Buruknya Koordinasi Ungkap Potensi Dugaan Korupsi pada BI-FOMOBO Ratusan Miliar


Jakarta, MI - Badan Pemeriksa Keuangan (BPK) RI mengungkapkan potensi dugaan korupsi akibat kelebihan penyajian dalam laporan keuangan Bank Indonesia (BI) yang saat ini dipimpin Perry Warjiyo.
Bahwa dalam Hasil pemeriksaan Laporan Keuangan Tahunan Bank Indonesia (LKTBI) Tahun 2023 dengan Nomor 15.a/LHP/XV/05/2024 Tanggal 3 Mei 2024, BPK menemukan perhitungan akrualisasi pendapatan kupon dan amortisasi aset dan liabilitas keuangan untuk pelaksanaan kebijakan moneter pada Aplikasi BI-FOMOBO tidak sesuai dengan SAKBI.

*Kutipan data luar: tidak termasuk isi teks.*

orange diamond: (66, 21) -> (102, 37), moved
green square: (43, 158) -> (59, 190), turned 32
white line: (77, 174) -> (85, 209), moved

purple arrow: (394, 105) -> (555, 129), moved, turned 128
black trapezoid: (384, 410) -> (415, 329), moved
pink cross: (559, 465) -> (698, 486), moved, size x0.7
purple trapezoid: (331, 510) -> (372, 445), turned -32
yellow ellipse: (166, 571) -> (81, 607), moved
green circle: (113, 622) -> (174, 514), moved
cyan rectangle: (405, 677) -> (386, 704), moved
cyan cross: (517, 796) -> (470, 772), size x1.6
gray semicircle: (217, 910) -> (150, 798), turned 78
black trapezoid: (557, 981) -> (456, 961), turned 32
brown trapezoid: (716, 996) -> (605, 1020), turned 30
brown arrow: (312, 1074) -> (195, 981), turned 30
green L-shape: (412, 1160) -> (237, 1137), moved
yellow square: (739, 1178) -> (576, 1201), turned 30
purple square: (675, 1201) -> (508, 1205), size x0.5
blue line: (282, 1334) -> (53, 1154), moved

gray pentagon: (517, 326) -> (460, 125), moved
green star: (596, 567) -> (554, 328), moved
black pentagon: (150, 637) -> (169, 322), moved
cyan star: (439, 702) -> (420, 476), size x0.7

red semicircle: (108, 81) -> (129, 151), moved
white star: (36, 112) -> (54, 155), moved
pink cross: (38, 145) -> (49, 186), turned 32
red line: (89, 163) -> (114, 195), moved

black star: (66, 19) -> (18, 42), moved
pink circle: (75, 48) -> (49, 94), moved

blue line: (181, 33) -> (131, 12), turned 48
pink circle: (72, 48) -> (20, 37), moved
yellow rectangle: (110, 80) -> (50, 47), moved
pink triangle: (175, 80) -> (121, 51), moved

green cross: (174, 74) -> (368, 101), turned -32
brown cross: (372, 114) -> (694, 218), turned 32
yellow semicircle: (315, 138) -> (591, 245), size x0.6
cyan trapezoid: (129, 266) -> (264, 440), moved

Lebih rinci, BPK menjelaskan bahwa kebijakan Akuntansi BI mengklasifikasikan pengukuran aset keuangan untuk pelaksanaan kebijakan moneter dalam dua kelompok yaitu aset keuangan yang diukur dengan nilai wajar melalui selisih revaluasi dan aset keuangan yang diukur pada biaya perolehan diamortisasi.
Aset keuangan yang diukur dengan nilai wajar melalui selisih revaluasi yaitu pada akun SBN dan Tagihan Derivatif, sedangkan aset keuangan yang diukur pada biaya perolehan diamortisasi antara lain pada akun Tagihan Repo.
Klasifikasi pengakuan awal tersebut didasarkan pada model bisnis dalam mengelola aset keuangan dan karakteristik arus kas kontraktual dari aset keuangan.
Dalam hal liabilitas keuangan untuk pelaksanaan kebijakan moneter, BI mengklasifikasikan seluruhnya sebagai liabilitas keuangan kebijakan diukur pada biaya perolehan diamortisasi antara lain pada akun Fasilitas Deposito Standing Facilities Rupiah, Liabilitas Repo, SRBI, Sukuk Bank Indonesia (SukBI), Surat Berharga Bank Indonesia (SBBI) Valas, Sekuritas Valas Bank Indonesia (SVBI), dan Sukuk Valas Bank Indonesia (SUVBI). Hal tersebut dikecualikan untuk liabilitas keuangan derivatif yang diukur pada nilai wajar melalui selisih revaluasi.
Berdasarkan hasil penelaahan atas pencatatan akrualisasi dan amortisasi pada BIFOMOBO, diketahui bahwa akrualisasi dan amortisasi dilakukan sejak hari setelmen (t+0).
Hal tersebut berbeda dengan perhitungan jangka waktu aset/kewajiban yang mulai dihitung satu hari setelah tanggal setelmen (t+1) sebagaimana diatur dalam PADG BI terkait Instrumen OPT.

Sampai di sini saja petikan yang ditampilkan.